[Stored data]
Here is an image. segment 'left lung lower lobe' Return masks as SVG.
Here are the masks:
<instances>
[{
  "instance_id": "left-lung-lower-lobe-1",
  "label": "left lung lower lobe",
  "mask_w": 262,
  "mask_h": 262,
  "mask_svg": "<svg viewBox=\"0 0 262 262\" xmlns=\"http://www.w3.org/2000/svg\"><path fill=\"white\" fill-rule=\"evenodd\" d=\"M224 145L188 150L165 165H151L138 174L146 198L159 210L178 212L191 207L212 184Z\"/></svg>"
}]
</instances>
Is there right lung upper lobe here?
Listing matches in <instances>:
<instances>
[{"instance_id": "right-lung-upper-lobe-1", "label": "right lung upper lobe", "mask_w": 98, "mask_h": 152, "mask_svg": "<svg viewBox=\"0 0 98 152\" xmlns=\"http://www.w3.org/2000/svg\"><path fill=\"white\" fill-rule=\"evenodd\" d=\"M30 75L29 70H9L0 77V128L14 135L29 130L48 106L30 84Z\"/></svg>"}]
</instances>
...
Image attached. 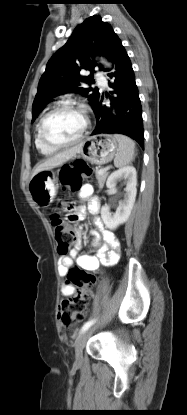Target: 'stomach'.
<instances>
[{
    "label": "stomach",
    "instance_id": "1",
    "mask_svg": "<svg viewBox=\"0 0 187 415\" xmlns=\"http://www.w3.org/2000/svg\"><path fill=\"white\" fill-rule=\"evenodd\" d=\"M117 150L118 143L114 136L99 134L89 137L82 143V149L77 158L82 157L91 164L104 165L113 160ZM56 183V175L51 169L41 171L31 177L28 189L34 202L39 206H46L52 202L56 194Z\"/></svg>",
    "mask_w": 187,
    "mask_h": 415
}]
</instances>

### Assigned task
Please give the number of lines in the data where "upper" appears, without any other words.

### Answer for the task
2